The Crafty Dad blog (the new one) is hosted by Blue Host.  I’ve also used 1and1 but I much prefer Blue Host.  Blue Host has a super-simple, one-click installation of WordPress that you can add to your website.  I buy domains from Blue Host and then install WP on them.

It looks like you use WordPress for your blog platform.  Is that true?

Yes, I’m a big WordPress (“WP”) fan.  It’s a powerful blogging tool and much, much more than that.  You can literally have an entire web site created through WP.    My old blog is hosted by Blogger which is a free blogging option.  Blogger is perfectly fine!  It’s a great, easy-to-use platform that THOUSANDS of bloggers use.  If you’re okay with it, then don’t change.  The biggest advantage to having your self-hosted WordPress site is that YOU own the content and have control of it.   Please be aware that there is a difference between WordPress .com and WordPress.org.  WordPress.com is very much like Blogger.  It is hosted by WP.  I’m sure there are ways for your domain name to “point” to it so it looks like it’s your site.  But…be aware:  it’s WP on WP servers and it belongs to WP.  WordPress.org is the site you go to when you want to download the WP code to the files you have set up on your domain host (like Blue Host or GoDaddy, etc.).

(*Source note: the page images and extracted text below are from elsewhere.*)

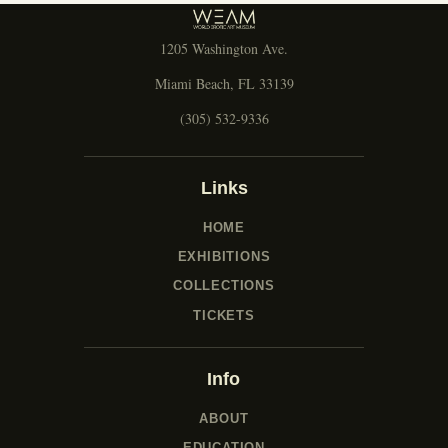
1205 Washington Ave.
Miami Beach, FL 33139
(305) 532-9336
Links
HOME
EXHIBITIONS
COLLECTIONS
TICKETS
Info
ABOUT
EDUCATION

Have you ever used TypePad?

Yes, in fact I have used TypePad in the past.  To me, it falls somewhere between Blogger and WordPress.  When I first tried TP a few years ago, it was pretty easy to set -up and use.  I thought I’d check to see what it was like now so I tested it out a few weeks ago on their free trial period.  It was NASTY.  It was difficult for me to figure out how to get the format setup.  And I consider myself pretty blog-savvy.  I was disappointed.   Several bloggers use it, and their blogs look great.  But…it’s just not for me.

What WP theme do you use?

Okay, so I use a couple different sources for my WP-based themes.  I have purchased some great themes from Woo Themes.  Currently, and for the past several years, Crafty Dad uses the Genesis framework and the “Focus” child theme.  As with any theme, once you have it set up the way you want it, you just create blog posts and then tweak the theme on an as-needed basis.  WP uses widgets that allow you to add things like blogrolls, HTML code for Google AdSense, code for your Amazon store, advertisements, etc.  Depending on how you want your site to look, it can require you to add code (PHP or HTML).  Steer away from products like Thesis or Delegate or Canvas if you want to just start “blogging” without all the hassles of set up.  WordPress (both the .com and .org version) offers several free themes that are almost like ‘plug-and-play’:  you just fill in your blog name and you’re up and running.  Sure, you have to add the widgets, but the basic blog format is already set up for you.  Hey:  blogging should be FUN; so find an option that you can live with.  And one that you’re comfortable with.